C’est difficile, vivre de la violence, peu importe la forme de celle-ci. Ce qui est encore plus difficile à vivre, ce sont les préjugés et l’ignorance des gens après. Peu de personnes s’intéressent effectivement à comment fonctionne la violence et aux effets des traumatismes sur le cerveau et la vie des personnes qui les subissent. Peu de personnes s’intéressent au vécu des autres tout simplement… Dans le cas de la violence, ça fait que souvent plusieurs personnes n’en parlent pas, de peur d’être incomprises, de peur d’être retraumatisées, de peur d’être méprisées, de peur qu’on pense qu’elles sont sales, détruites et… parce que ça arrive souvent, ces choses-là, malheureusement. Il y a vraiment des personnes qui vous traitent mal parce que vous avez été violentée.   
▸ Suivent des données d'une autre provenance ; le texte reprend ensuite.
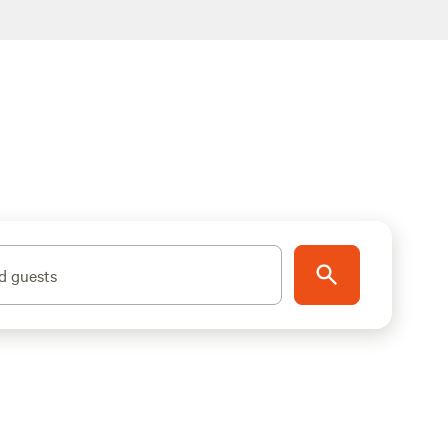
d guests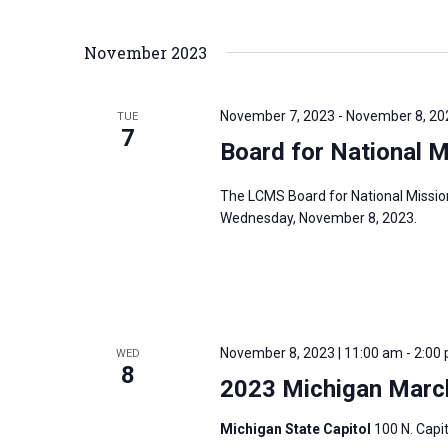
i
v
g
e
November 2023
a
n
t
t
i
November 7, 2023
-
November 8, 20
TUE
s
7
o
Board for National 
b
n
y
The LCMS Board for National Missio
K
Wednesday, November 8, 2023.
e
y
w
o
r
November 8, 2023 | 11:00 am
-
2:00
WED
8
d
2023 Michigan March
.
Michigan State Capitol
100 N. Capit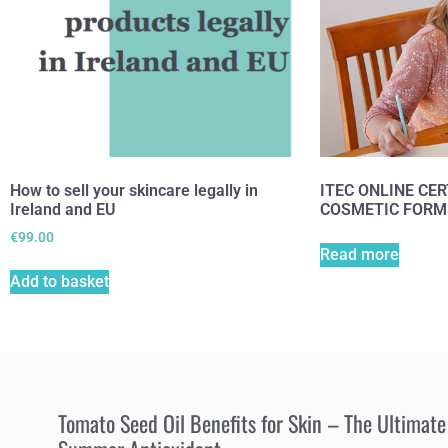
How to sell your skincare legally in
ITEC ONLINE CER
Ireland and EU
COSMETIC FORM
€
99.00
Read more
Add to basket
Tomato Seed Oil Benefits for Skin – The Ultimate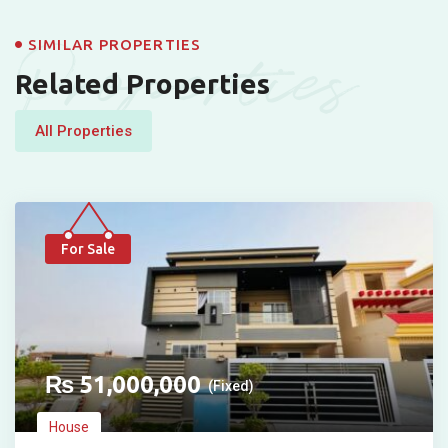
Properties
SIMILAR PROPERTIES
Related Properties
All Properties
For Sale
₨
51,000,000
(Fixed)
House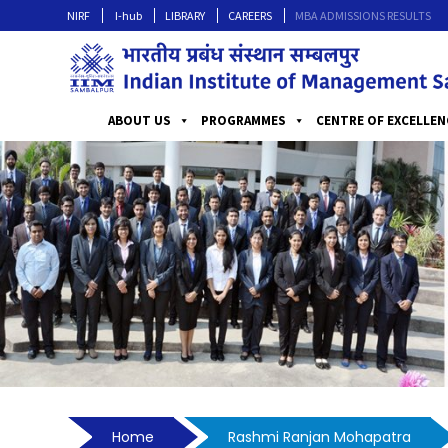
NIRF
I-hub
LIBRARY
CAREERS
MBA ADMISSIONS RESULTS
ABOUT US
PROGRAMMES
CENTRE OF EXCELLEN
Home
Rashmi Ranjan Mohapatra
            La semaine dernière, j’ai vu une publication Instagram qui parlait d’un concept qu’on appelle le « trauma dumping » et qui visait en quelque sorte à faire honte aux victimes de violence de parler ouvertement de ce qu’elles ont vécu, c’est-à-dire de ne pas demander la permission avant de le faire. J’avoue que cela m’a sérieusement mise en colère. Je n’étais pas la seule. Plusieurs personnes se sont révoltées dans les commentaires. Le site qui avait fait la publication a prétendu que c’était pour éviter que les personnes soient revictimisées puisqu’effectivement, souvent, la majorité de la population ne sait pas grand-chose des violences et réagira de façon maladroite. Mais ce n’était pas du tout ce qui était écrit dans la publication. Il n’y a rien qui dit réellement non plus dans la réalité que le risque d’être à nouveau traumatisé implique que ce soit à nous de nous taire. La publication disait en fait que les gens ont le droit de ne pas vouloir savoir ces choses-là… parce qu’ils peuvent être à leur tour traumatisés par ça.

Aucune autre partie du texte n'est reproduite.